Tonight was the night for De Jose Gener La Escepcion. I dried some on a saucer and loaded my MM Cob. It was easy to light, burned well and smoked to the bottom with, what was for me, very few relights. In the bag the smell was of fruit and something old and musky, maybe old fruit. The smoke went from an old stale tobacco taste to a little fruit that was too old. A couple of times I tasted something that reminded me of menthol, but definitely was not menthol. I also caught the smell of cigar, but not in a good way. A little way into the bowl, I was thinking maybe I need to smoke another bowl without drying it first. By the bottom of the bowl, I was wondering it I would ever talk myself into that. Eventually I will, but probably not soon. This was a unique experience. I made sure not to read Bryan's review before smoking and reviewing this. Now I am very interested to see what everyone thought.


----------



## JustTroItIn (Jan 12, 2014)

I'll follow the trend of reviewing PS Peaches and Cream first. Before posting a review I wanted to smoke a few bowls. My first bowl was smoked in a meer, the next two were in a cob I have dedicated to aros. To preface, I don't smoke aro's very often. Most aro's I have smoked have left me wanting after finishing the bowl. Like George, I was pleased with the fact that the topping had mellowed a bit after the years. The tobacco itself I found downright tasty. Yes, I can taste the peach...but the peach was a light condiment to the sweet mellow Virginia's which provided most of the flavor. I didn't taste any nuttiness from the burley and as for the Cavendish... that's just filler right (like lettuce)? The blend didn't bite and the overall flavor was pretty smooth. The first two bowls I dried on a plate for about 30 minutes and the last I packed as it was delivered. While still noticeably moist, I actually preferred it without drying and it burned just fine. As far as aro's are concerned, this aged blend is in my top three.


----------



## Branzig (Jul 14, 2013)

*Tobacco:* Peter Stokkebye Peaches & Cream 2008

*Pipe:* A Washington Cob

*Prequel:* Everyone else is reviewing the ol' Peaches and Cream, so I figured who am I to change things up? Plus that aromatic smell was kind of luring me towards it since I opened the package to be honest!
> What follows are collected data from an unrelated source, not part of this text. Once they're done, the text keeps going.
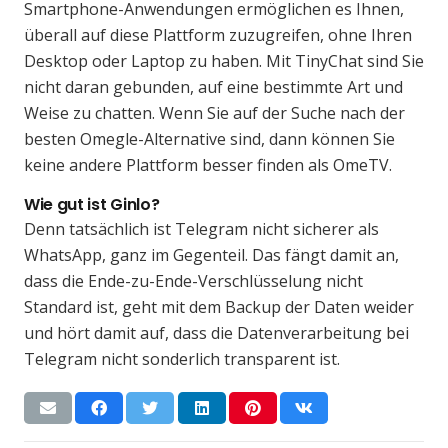
Smartphone-Anwendungen ermöglichen es Ihnen,
überall auf diese Plattform zuzugreifen, ohne Ihren
Desktop oder Laptop zu haben. Mit TinyChat sind Sie
nicht daran gebunden, auf eine bestimmte Art und
Weise zu chatten. Wenn Sie auf der Suche nach der
besten Omegle-Alternative sind, dann können Sie
keine andere Plattform besser finden als OmeTV.
Wie gut ist Ginlo?
Denn tatsächlich ist Telegram nicht sicherer als
WhatsApp, ganz im Gegenteil. Das fängt damit an,
dass die Ende-zu-Ende-Verschlüsselung nicht
Standard ist, geht mit dem Backup der Daten weider
und hört damit auf, dass die Datenverarbeitung bei
Telegram nicht sonderlich transparent ist.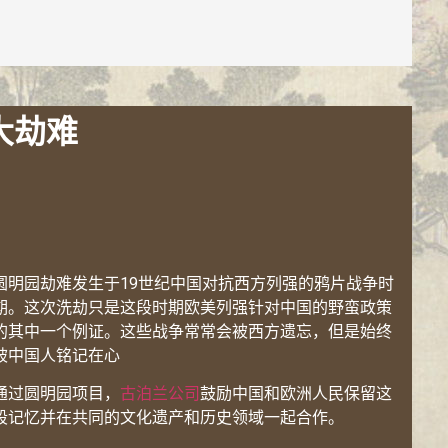
大劫难
圆明园劫难发生于19世纪中国对抗西方列强的鸦片战争时
期。这次洗劫只是这段时期欧美列强针对中国的野蛮政策
的其中一个例证。这些战争常常会被西方遗忘，但是始终
被中国人铭记在心
通过圆明园项目，
古泊兰公司
鼓励中国和欧洲人民保留这
段记忆并在共同的文化遗产和历史领域一起合作。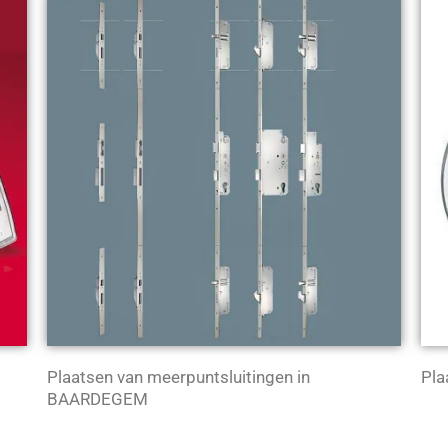
Plaatsen van meerpuntsluitingen in
Pla
BAARDEGEM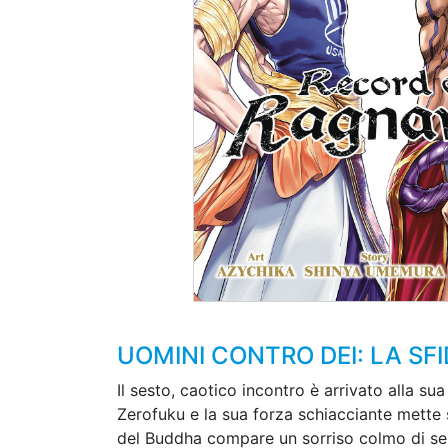
UOMINI CONTRO DEI: LA SF
Il sesto, caotico incontro è arrivato alla su
Zerofuku e la sua forza schiacciante mette 
del Buddha compare un sorriso colmo di sere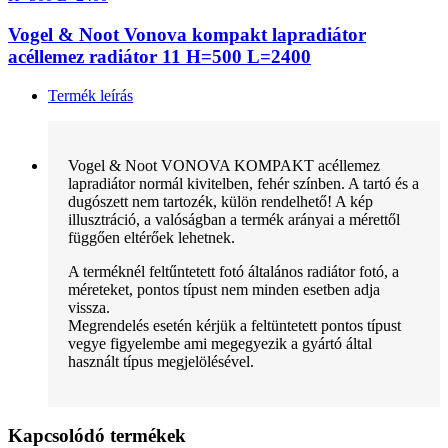
Vogel & Noot Vonova kompakt lapradiátor
acéllemez radiátor 11 H=500 L=2400
Termék leírás
Vogel & Noot VONOVA KOMPAKT acéllemez
lapradiátor normál kivitelben, fehér színben. A tartó és a
dugószett nem tartozék, külön rendelhető! A kép
illusztráció, a valóságban a termék arányai a mérettől
függően eltérőek lehetnek.
A terméknél feltűntetett fotó általános radiátor fotó, a
méreteket, pontos típust nem minden esetben adja
vissza.
Megrendelés esetén kérjük a feltüntetett pontos típust
vegye figyelembe ami megegyezik a gyártó által
használt típus megjelölésével.
Kapcsolódó termékek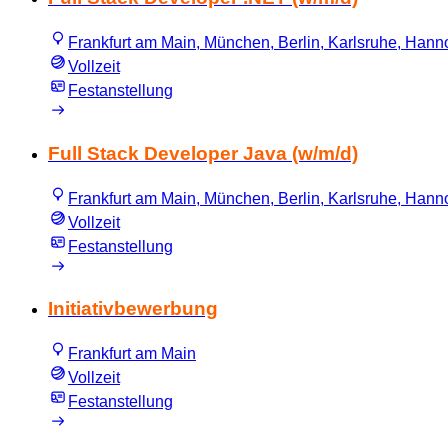
Frankfurt am Main, München, Berlin, Karlsruhe, Hannov
Vollzeit
Festanstellung
Full Stack Developer Java (w/m/d)
Frankfurt am Main, München, Berlin, Karlsruhe, Hannov
Vollzeit
Festanstellung
Initiativbewerbung
Frankfurt am Main
Vollzeit
Festanstellung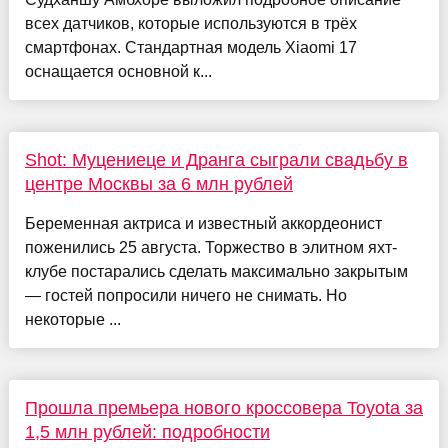
всех датчиков, которые используются в трёх
смартфонах. Стандартная модель Xiaomi 17
оснащается основной к...
Shot: Муцениеце и Дранга сыграли свадьбу в
центре Москвы за 6 млн рублей
Беременная актриса и известный аккордеонист
поженились 25 августа. Торжество в элитном яхт-
клубе постарались сделать максимально закрытым
— гостей попросили ничего не снимать. Но
некоторые ...
Прошла премьера нового кроссовера Toyota за
1,5 млн рублей: подробности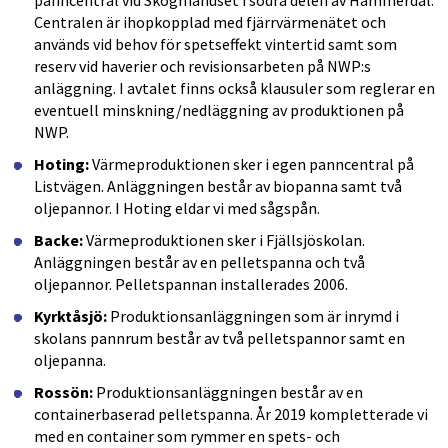
panncentral vid Skogmahuset i södra delen av Hammerdal. 
Centralen är ihopkopplad med fjärrvärmenätet och 
används vid behov för spetseffekt vintertid samt som 
reserv vid haverier och revisionsarbeten på NWP:s 
anläggning. I avtalet finns också klausuler som reglerar en 
eventuell minskning/nedläggning av produktionen på 
NWP.
Hoting:
 Värmeproduktionen sker i egen panncentral på 
Listvägen. Anläggningen består av biopanna samt två 
oljepannor. I Hoting eldar vi med sågspån.
Backe:
 Värmeproduktionen sker i Fjällsjöskolan. 
Anläggningen består av en pelletspanna och två 
oljepannor. Pelletspannan installerades 2006.
Kyrktåsjö:
 Produktionsanläggningen som är inrymd i 
skolans pannrum består av två pelletspannor samt en 
oljepanna.
Rossön:
 Produktionsanläggningen består av en 
containerbaserad pelletspanna. År 2019 kompletterade vi 
med en container som rymmer en spets- och 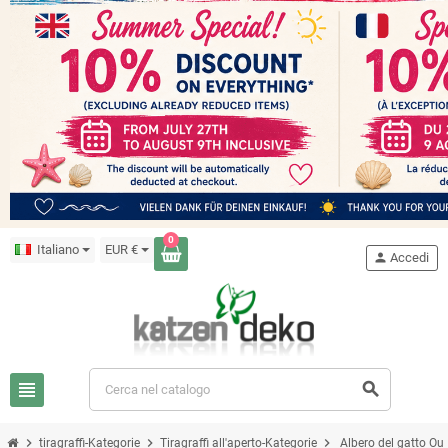
0
Italiano
EUR €
person
Accedi
view_headline
search
chevron_right
chevron_right
chevron_right
tiragraffi-Kategorie
Tiragraffi all'aperto-Kategorie
Albero del gatto Ou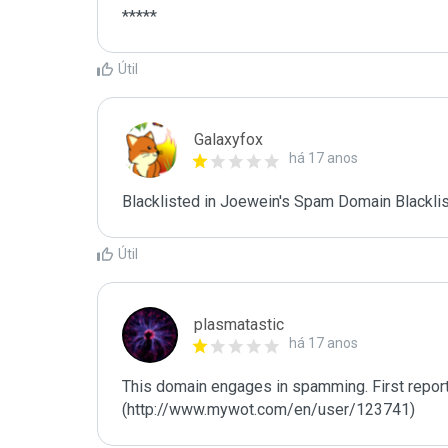
*****
Útil
Galaxyfox
há 17 anos
Blacklisted in Joewein's Spam Domain Blacklist
Útil
plasmatastic
há 17 anos
This domain engages in spamming. First repor
(http://www.mywot.com/en/user/123741)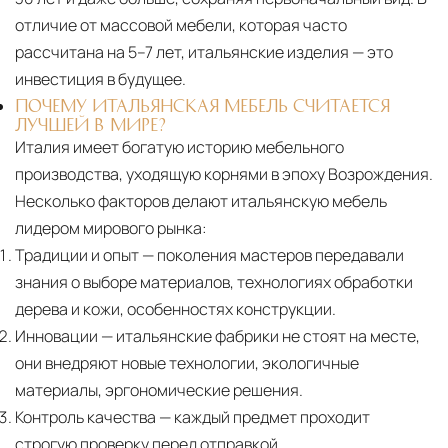
отличие от массовой мебели, которая часто
рассчитана на 5–7 лет, итальянские изделия — это
инвестиция в будущее.
ПОЧЕМУ ИТАЛЬЯНСКАЯ МЕБЕЛЬ СЧИТАЕТСЯ
ЛУЧШЕЙ В МИРЕ?
Италия имеет богатую историю мебельного
производства, уходящую корнями в эпоху Возрождения.
Несколько факторов делают итальянскую мебель
лидером мирового рынка:
Традиции и опыт
— поколения мастеров передавали
знания о выборе материалов, технологиях обработки
дерева и кожи, особенностях конструкции.
Инновации
— итальянские фабрики не стоят на месте,
они внедряют новые технологии, экологичные
материалы, эргономические решения.
Контроль качества
— каждый предмет проходит
строгую проверку перед отправкой.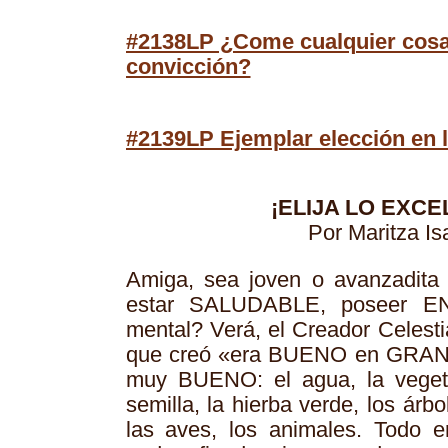
#2138LP ¿Come cualquier cosa
convicción?
#2139LP Ejemplar elección en l
¡ELIJA LO EXCE
Por Maritza Is
Amiga, sea joven o avanzadita 
estar SALUDABLE, poseer E
mental? Verá, el Creador Celest
que creó «era BUENO en GRAN 
muy BUENO: el agua, la vegeta
semilla, la hierba verde, los árbo
las aves, los animales. Todo er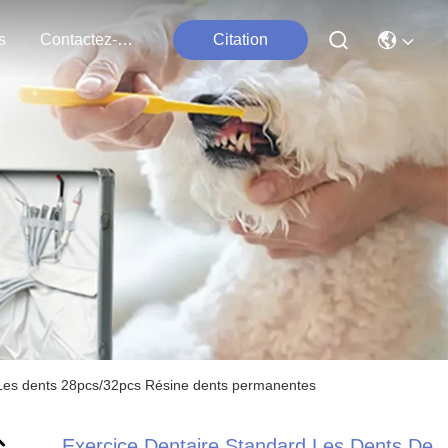
s
Contactez-Nous
Citation
e Les dents 28pcs/32pcs Résine dents permanentes
Exercice Dentaire Standard Les Dents De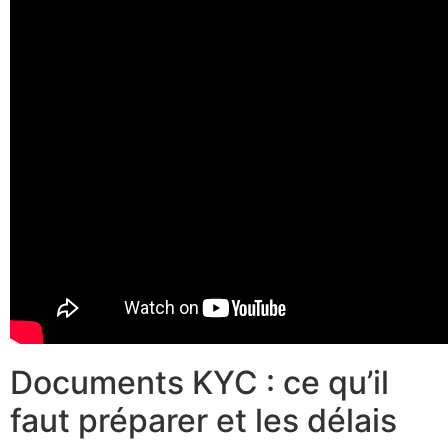
Documents KYC : ce qu’il
faut préparer et les délais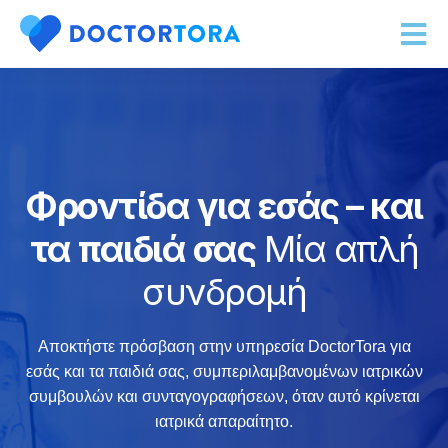
Φροντίδα για εσάς – και
τα παιδιά σας
Μία απλή
συνδρομή
Αποκτήστε πρόσβαση στην υπηρεσία DoctorTora για
εσάς και τα παιδιά σας, συμπεριλαμβανομένων ιατρικών
συμβουλών και συνταγογραφήσεων, όταν αυτό κρίνεται
ιατρικά απαραίτητο.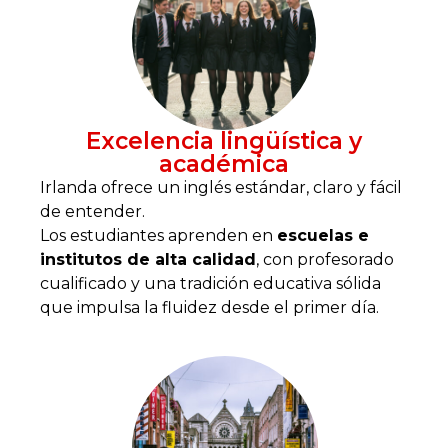
Excelencia lingüística y
académica
Irlanda ofrece un inglés estándar, claro y fácil
de entender.
Los estudiantes aprenden en
escuelas e
institutos de alta calidad
, con profesorado
cualificado y una tradición educativa sólida
que impulsa la fluidez desde el primer día.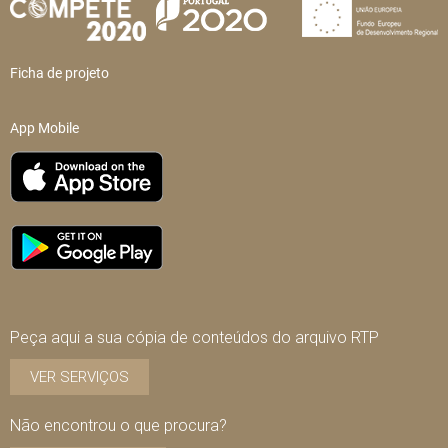
Ficha de projeto
App Mobile
Peça aqui a sua cópia de conteúdos do arquivo RTP
VER SERVIÇOS
Não encontrou o que procura?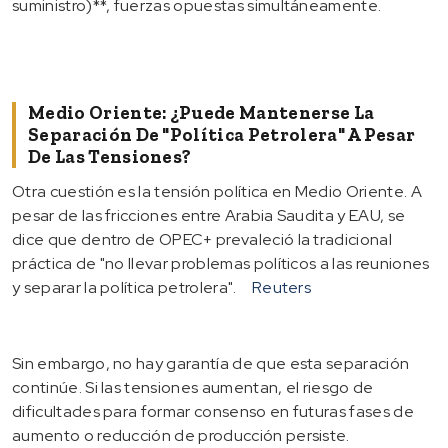
suministro)**, fuerzas opuestas simultáneamente.
Medio Oriente: ¿Puede Mantenerse La
Separación De "política Petrolera" A Pesar
De Las Tensiones?
Otra cuestión es la tensión política en Medio Oriente. A
pesar de las fricciones entre Arabia Saudita y EAU, se
dice que dentro de OPEC+ prevaleció la tradicional
práctica de "no llevar problemas políticos a las reuniones
y separar la política petrolera".
Reuters
Sin embargo, no hay garantía de que esta separación
continúe. Si las tensiones aumentan, el riesgo de
dificultades para formar consenso en futuras fases de
aumento o reducción de producción persiste.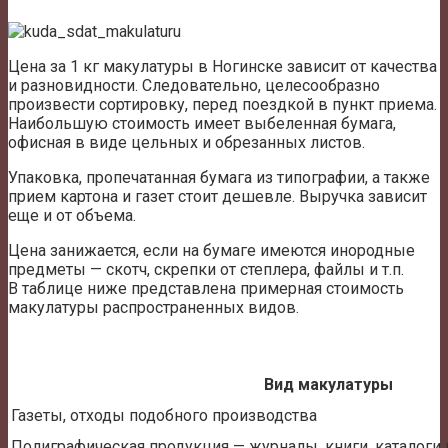
Цена за 1 кг макулатуры в Ногинске зависит от качества
и разновидности. Следовательно, целесообразно
произвести сортировку, перед поездкой в пункт приема.
Наибольшую стоимость имеет выбеленная бумага,
офисная в виде цельных и обрезанных листов.
Упаковка, пропечатанная бумага из типографии, а также
прием картона и газет стоит дешевле. Выручка зависит
еще и от объема.
Цена занижается, если на бумаге имеются инородные
предметы — скотч, скрепки от степлера, файлы и т.п.
В таблице ниже представлена примерная стоимость
макулатуры распространенных видов.
Вид макулатуры
Газеты, отходы подобного производства
Полиграфическая продукция — журналы, книги, каталоги и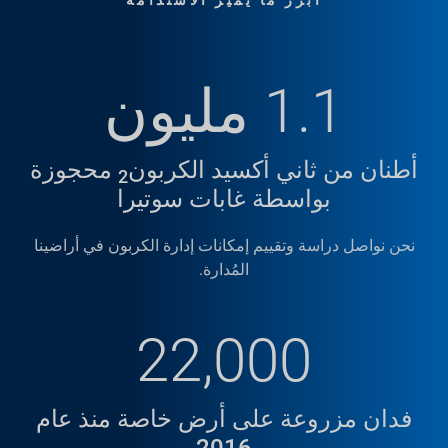
أبرز ما يميز الاستدامة
1.1 مليون
أطنان من ثاني أكسيد الكربون
محجوزة
2
بواسطة غابات سوتيرا
نحن نواصل دراسة وتقييم إمكانات إدارة الكربون في أراضينا
المُدارة.
أبرز القصص
22,000
برنامج برميل المطر
يحصل على جائزة
فدان مزروعة على أرض خاصة منذ عام
الإشراف البيئي
2016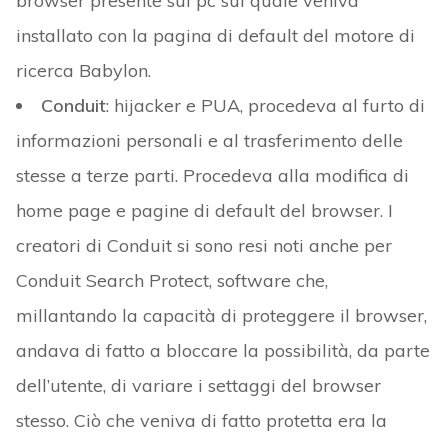
browser presente sul pc sul quale veniva
installato con la pagina di default del motore di
ricerca Babylon.
Conduit
: hijacker e PUA, procedeva al furto di
informazioni personali e al trasferimento delle
stesse a terze parti. Procedeva alla modifica di
home page e pagine di default del browser. I
creatori di Conduit si sono resi noti anche per
Conduit Search Protect, software che,
millantando la capacità di proteggere il browser,
andava di fatto a bloccare la possibilità, da parte
dell’utente, di variare i settaggi del browser
stesso. Ciò che veniva di fatto protetta era la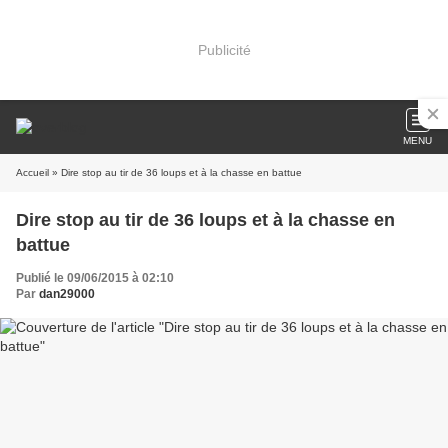
Publicité
MENU
Accueil
» Dire stop au tir de 36 loups et à la chasse en battue
Dire stop au tir de 36 loups et à la chasse en
battue
Publié le 09/06/2015 à 02:10
Par
dan29000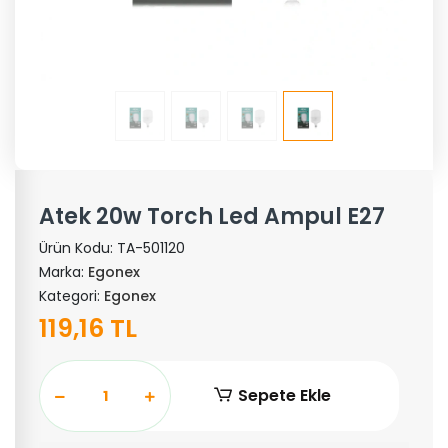
Atek 20w Torch Led Ampul E27
Ürün Kodu:
TA-501120
Marka:
Egonex
Kategori:
Egonex
119,16 TL
Sepete Ekle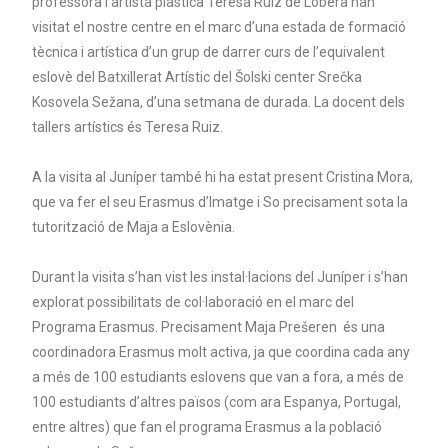
professora i artista plàstica Teresa Ruiz de Lobera han
visitat el nostre centre en el marc d’una estada de formació
tècnica i artística d’un grup de darrer curs de l’equivalent
eslovè del Batxillerat Artístic del Šolski center Srečka
Kosovela Sežana, d’una setmana de durada. La docent dels
tallers artístics és Teresa Ruiz.
A la visita al Juníper també hi ha estat present Cristina Mora,
que va fer el seu Erasmus d’Imatge i So precisament sota la
tutorització de Maja a Eslovènia.
Durant la visita s’han vist les instal·lacions del Juníper i s’han
explorat possibilitats de col·laboració en el marc del
Programa Erasmus. Precisament Maja Prešeren és una
coordinadora Erasmus molt activa, ja que coordina cada any
a més de 100 estudiants eslovens que van a fora, a més de
100 estudiants d’altres països (com ara Espanya, Portugal,
entre altres) que fan el programa Erasmus a la població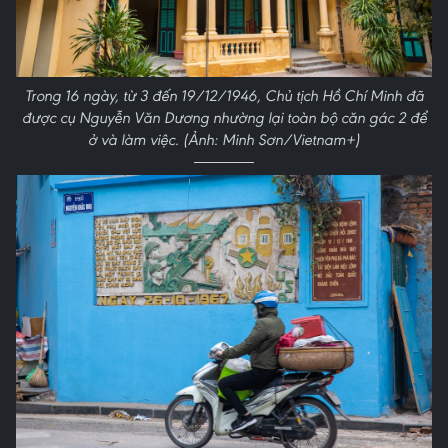
Trong 16 ngày, từ 3 đến 19/12/1946, Chủ tịch Hồ Chí Minh đã
được cụ Nguyễn Văn Dương nhường lại toàn bộ căn gác 2 để
ở và làm việc. (Ảnh: Minh Sơn/Vietnam+)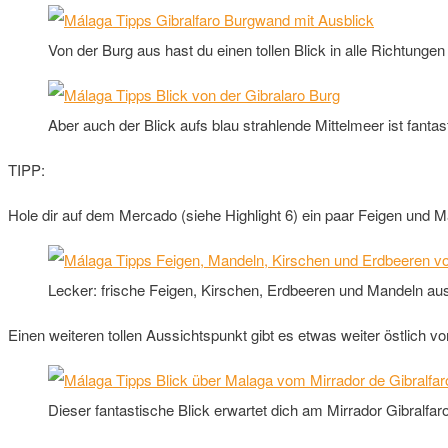
Von der Burg aus hast du einen tollen Blick in alle Richtungen
Aber auch der Blick aufs blau strahlende Mittelmeer ist fantas
TIPP:
Hole dir auf dem Mercado (siehe Highlight 6) ein paar Feigen und 
Lecker: frische Feigen, Kirschen, Erdbeeren und Mandeln au
Einen weiteren tollen Aussichtspunkt gibt es etwas weiter östlich 
Dieser fantastische Blick erwartet dich am Mirrador Gibralfaro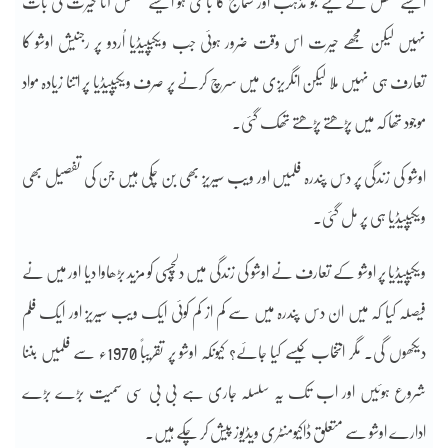
ایسے شخص کے لیے جو مذہب اور سماج کا باغی ہو ایسے کمنٹس آنا حیرت کی بات
نہیں لیکن مجھے حیرت اس وقت ضرور ہوئی جب ویکیپیڈیا اُردو پر رجنیش اوشو کا
تعارف ہی نہیں ملا لیکن انگریزی میں سرچ کرنے پر صرف ویکیپیڈیا پر اتنا زیادہ مواد
موجود تھا کہ میں پڑھتے پڑھتے تھک گئی۔
اوشو کی زندگی پر دس پندرہ فلمیں اور ویب سیریز بھی بن چکی ہیں جن کی تفصیل بھی
ویکیپیڈیا ہی پر مل گئی۔
ویکیپیڈیا پر اوشو کے تعارف نے اوشو کی زندگی میں دلچسپی کو مزید بڑھاوا دیا اور میں نے
فیصلہ کیا کہ میں ان دس پندرہ میں سے کم از کم کوئی ایک ویب سیریز اور ایک فلم
دیکھوں گی۔ مگر انتخاب کیسے کیا جائے؟ کیونکہ اوشو پر تقریباً 1970ء سے فلمیں بننا
شروع ہوئیں اور اب تک یہ سلسلہ جاری ہے بی بی سی سمیت بڑے بڑے
ادارے اوشو سے متعلق ڈاکیومنٹری ویڈیوز پیش کر چکے ہیں۔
*Tin Note:* Very pleasant smell, which scared me, because most aros that smell great taste awful :lol: Hint's of the peach was there, but very faint. Other than that, not much different than your everyday run of the mill aro smell.

*The Smoke:* PG Goop! Oh No's!!!! This stuff is soaking wet! Even after leaving it out for over an hour under the lamp it was still really wet. But time was short, so I packed the bowl damp. It was difficult to light, but after a good char cake was built, it was easy to maintain and keep lit. The mouthfeel was rather wet and produced extremely light, wispy smoke. The room note was great, as is expected with a quality aro. The tobacco itself burnt down to a light grey ash.

*Flavors:* From the get go I could taste the "cream" but didn't pick up any "peach." The sweet, typical aro Cavendish was definitely there, as was a nutty burely taste. Sadly, the Virginia flavor I was hoping to find was very lacking. It shined through from time to time, but not enough for me to really notice. As rare as the Virginia taste shined through, the peach flavor shined through even less. Not that I was expect a peach bomb, seeing as how long this aro has been resting. As I approached the end of the bowl one thing crossed my mind: Prince Carter that fell into some sugar water. The sweet and cream overtones were there, followed by a nutty burley flavor that sometimes hinted at peach.

*Conclusion:* Overall it wasn't a bad smoke, but it didn't grab my attention. I smoked 2 bowls of this blend over the course of the day, both times reading a book and taking some notes. More than not, I found myself forgetting I had a pipe clenched in my mouth while reading. The overall one dimensional flavor profile wasn't enough to keep me interested in the tastes vs. the words on the page. Not that that is a bad thing. For how wet the tobacco was, it behaved very well. No tongue bite and the flavor was pleasant while the room note was great. It is the perfect smoke for when you are looking to have a pipe, but don't want to have to sit down and focus on the complexity of a blend. If the cost was right vs. a PA or CA, then I could see stocking up on this just to have a "no-brainer" smoke on hand.


----------



## OnePyroTec (Dec 11, 1997)

Thanks for the reviews gents, keep 'em rolling :roll:


----------



## Tobias Lutz (Feb 18, 2013)

I plan on posting up my review of the Cuban blend tonight. I have another bowl set for my drive home this afternoon ipe:


----------



## Branzig (Jul 14, 2013)

I fly back into town this afternoon, and plan on adding my second review tonight as well.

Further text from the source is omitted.